Data to examine ->
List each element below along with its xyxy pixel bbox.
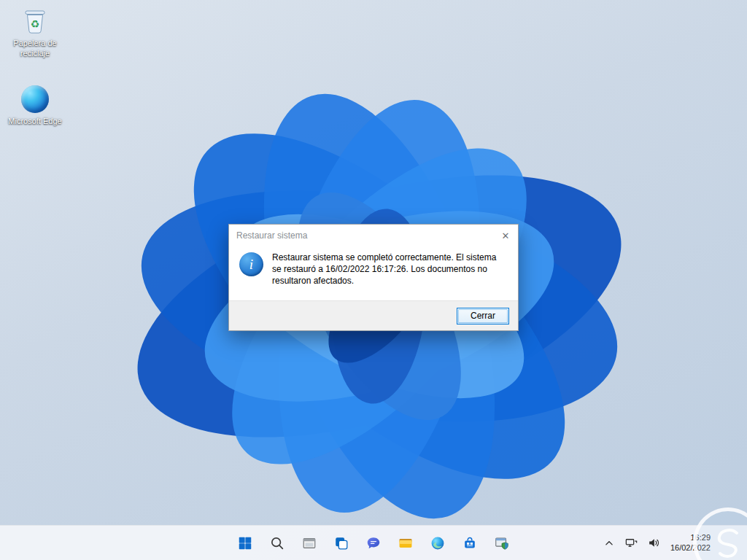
info-icon: i (239, 252, 263, 276)
recycle-bin-shortcut[interactable]: ♻ Papelera de reciclaje (6, 6, 64, 59)
store-button[interactable] (455, 529, 484, 558)
legacy-app-button[interactable] (295, 529, 324, 558)
search-icon (269, 535, 285, 551)
tray-chevron-button[interactable] (599, 529, 619, 558)
edge-shortcut[interactable]: Microsoft Edge (6, 84, 64, 127)
volume-button[interactable] (643, 529, 665, 558)
speaker-icon (647, 536, 661, 550)
network-icon (624, 536, 638, 550)
system-tray: 16:29 16/02/2022 (599, 529, 715, 558)
file-explorer-icon (398, 535, 414, 551)
task-view-icon (333, 535, 349, 551)
network-button[interactable] (621, 529, 642, 558)
taskbar-center-icons (231, 529, 516, 558)
system-restore-icon (494, 535, 510, 551)
edge-icon (20, 84, 50, 114)
recycle-bin-icon: ♻ (20, 6, 50, 36)
search-button[interactable] (263, 529, 292, 558)
desktop-icon-column: ♻ Papelera de reciclaje Microsoft Edge (6, 6, 64, 145)
close-icon[interactable]: ✕ (493, 225, 518, 246)
chat-icon (365, 535, 382, 551)
system-restore-dialog: Restaurar sistema ✕ i Restaurar sistema … (228, 224, 519, 331)
edge-browser-icon (430, 535, 446, 551)
task-view-button[interactable] (327, 529, 356, 558)
file-explorer-button[interactable] (391, 529, 420, 558)
clock-time: 16:29 (690, 533, 711, 543)
windows-logo-icon (237, 535, 253, 551)
dialog-titlebar[interactable]: Restaurar sistema ✕ (229, 225, 518, 246)
app-window-icon (301, 535, 317, 551)
svg-text:♻: ♻ (31, 18, 40, 30)
start-button[interactable] (231, 529, 260, 558)
dialog-message: Restaurar sistema se completó correctame… (272, 251, 505, 296)
edge-browser-button[interactable] (423, 529, 452, 558)
taskbar-clock[interactable]: 16:29 16/02/2022 (666, 533, 715, 553)
taskbar: 16:29 16/02/2022 (0, 525, 747, 560)
store-icon (462, 535, 478, 551)
clock-date: 16/02/2022 (670, 543, 711, 553)
chat-button[interactable] (359, 529, 388, 558)
dialog-body: i Restaurar sistema se completó correcta… (229, 246, 518, 300)
edge-label: Microsoft Edge (8, 117, 61, 127)
cerrar-button[interactable]: Cerrar (457, 308, 509, 324)
recycle-bin-label: Papelera de reciclaje (6, 39, 64, 59)
chevron-up-icon (603, 537, 616, 550)
dialog-footer: Cerrar (229, 300, 518, 330)
system-restore-app-button[interactable] (487, 529, 516, 558)
dialog-title: Restaurar sistema (236, 230, 307, 241)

Aim of the exercise -> Show the lines above that have the word "system".

Your solution ->
system-tray: 16:29 16/02/2022 (599, 529, 715, 558)
system-restore-icon (494, 535, 510, 551)
system-restore-dialog: Restaurar sistema ✕ i Restaurar sistema … (228, 224, 519, 331)
system-restore-app-button[interactable] (487, 529, 516, 558)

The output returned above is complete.